Certified Ethical Hacker (CEH) – International Council of Electronic Commerce Consultants by EC-Council

• About certification – Ethical Hackers are professionals who use the same tools as their malicious counterparts to pinpoint weaknesses and vulnerabilities in target systems in order to assess the security and help plug the holes. Savvy businesses proactively protect their networks by hiring the services of CEHs in order to beat hackers at their own game. The CEH credential certifies individuals in the specific network security discipline of Ethical Hacking from a vendor-neutral perspective.
• Pre Requisites – 2 years of verifiable experience.
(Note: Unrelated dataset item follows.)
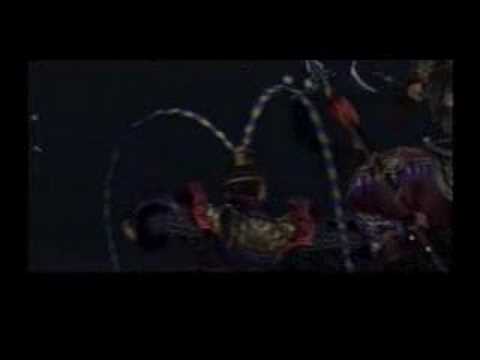 This screenshot has height=360, width=480. Identify the location of light. (378, 296). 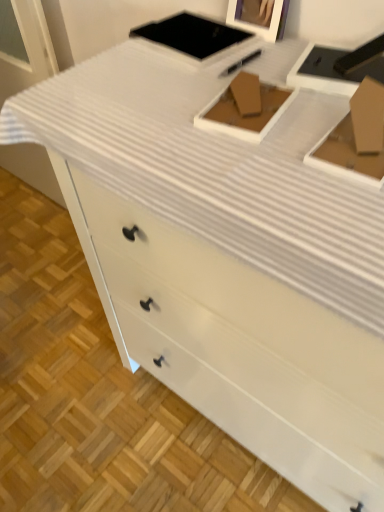 This screenshot has height=512, width=384. Find the location of `vacant space in front of wooden picture frame at upper center`. vacant space in front of wooden picture frame at upper center is located at coordinates (249, 59). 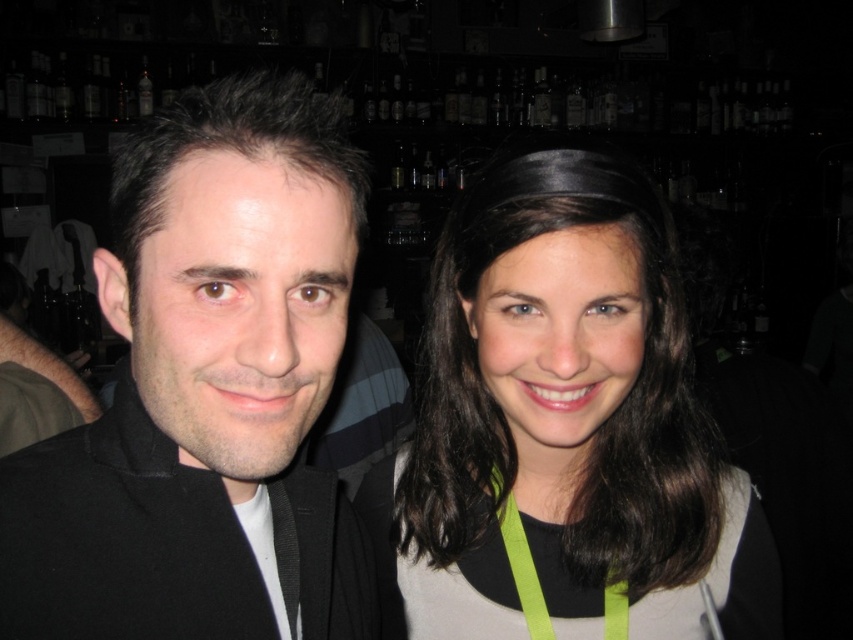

Link to the eligibility criteria – https://cert.eccouncil.org/application-process-eligibility.html
• Cost of Certification – EC – Council Training including Exam – USD $950 Self Study – Exam fees USD $500 Additional $100 eligibility application fee
• How to prepare / Resources for study – EC Council Training course is Recommended
  • Self-Study These books are good knowledge source apart from the hands-on experience
  • CEH v9: Certified Ethical Hacker – Version 9 Study Guide
  • CEHTM – Official Certified Ethical Hacker Review Guide: Exam 312-50 PAP/CDR Edition (English, Paperback, Todd Lammle, Kimberly Graves)
  • CEH Certified Ethical Hacker Bundle, Second Edition (All-in-One Series)

• Link to certification Authority – https://www.eccouncil.org/programs/certified-ethical-hacker-ceh/
• Exam Passing Criteria – Prometric VUE – 125 question – Multiple Choice, 70% to pass Duration – 4 hours

Hope this information will help to make your certification journey easy.

Keep learning, keep progressing in your career.